____ GIVEN DATA
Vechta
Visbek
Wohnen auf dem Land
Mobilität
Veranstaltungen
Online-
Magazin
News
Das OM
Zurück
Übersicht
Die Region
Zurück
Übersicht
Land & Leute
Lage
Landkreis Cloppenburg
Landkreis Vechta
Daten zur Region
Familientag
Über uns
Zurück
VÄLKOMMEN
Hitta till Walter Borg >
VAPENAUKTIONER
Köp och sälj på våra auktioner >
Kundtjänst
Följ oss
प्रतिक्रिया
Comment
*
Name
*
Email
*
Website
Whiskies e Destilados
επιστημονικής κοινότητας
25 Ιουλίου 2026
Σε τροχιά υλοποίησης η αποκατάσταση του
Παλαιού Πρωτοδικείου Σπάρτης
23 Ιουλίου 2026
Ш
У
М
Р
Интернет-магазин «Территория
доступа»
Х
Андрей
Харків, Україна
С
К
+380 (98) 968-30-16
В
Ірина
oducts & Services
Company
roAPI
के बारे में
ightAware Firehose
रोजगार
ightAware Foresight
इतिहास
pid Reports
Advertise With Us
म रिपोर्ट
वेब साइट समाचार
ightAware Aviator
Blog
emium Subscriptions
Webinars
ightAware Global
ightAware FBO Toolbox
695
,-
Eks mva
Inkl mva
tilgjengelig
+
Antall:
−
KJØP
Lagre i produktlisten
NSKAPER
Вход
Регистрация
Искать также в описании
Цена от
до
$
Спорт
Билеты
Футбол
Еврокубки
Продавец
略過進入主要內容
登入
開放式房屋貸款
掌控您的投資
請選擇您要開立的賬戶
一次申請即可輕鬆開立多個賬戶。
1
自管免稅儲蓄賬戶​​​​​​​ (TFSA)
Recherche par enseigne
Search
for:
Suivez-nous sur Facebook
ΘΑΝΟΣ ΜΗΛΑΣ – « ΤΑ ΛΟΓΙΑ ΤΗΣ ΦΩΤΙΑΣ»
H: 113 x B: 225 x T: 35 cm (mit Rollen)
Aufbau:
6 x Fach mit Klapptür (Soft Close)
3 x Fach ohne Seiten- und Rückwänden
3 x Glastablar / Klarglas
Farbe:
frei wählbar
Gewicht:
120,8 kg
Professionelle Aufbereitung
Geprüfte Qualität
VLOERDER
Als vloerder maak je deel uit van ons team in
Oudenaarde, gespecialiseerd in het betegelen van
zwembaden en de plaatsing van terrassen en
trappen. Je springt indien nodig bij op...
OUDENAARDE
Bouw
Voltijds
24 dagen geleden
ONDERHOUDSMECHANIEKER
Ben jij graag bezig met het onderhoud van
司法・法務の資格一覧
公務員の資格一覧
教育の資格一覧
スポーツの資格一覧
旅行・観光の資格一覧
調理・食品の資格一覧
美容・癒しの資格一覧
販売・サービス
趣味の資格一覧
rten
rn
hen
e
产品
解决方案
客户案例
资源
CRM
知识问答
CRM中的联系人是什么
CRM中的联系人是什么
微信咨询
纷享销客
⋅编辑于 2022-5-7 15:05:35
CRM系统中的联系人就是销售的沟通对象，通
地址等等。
________
_PROBLEM TO WORK ON_
Within the records above, each line containing "Landkreis" is to be returned.

_ANSWER TO THE EXERCISE_
Landkreis Cloppenburg
Landkreis Vechta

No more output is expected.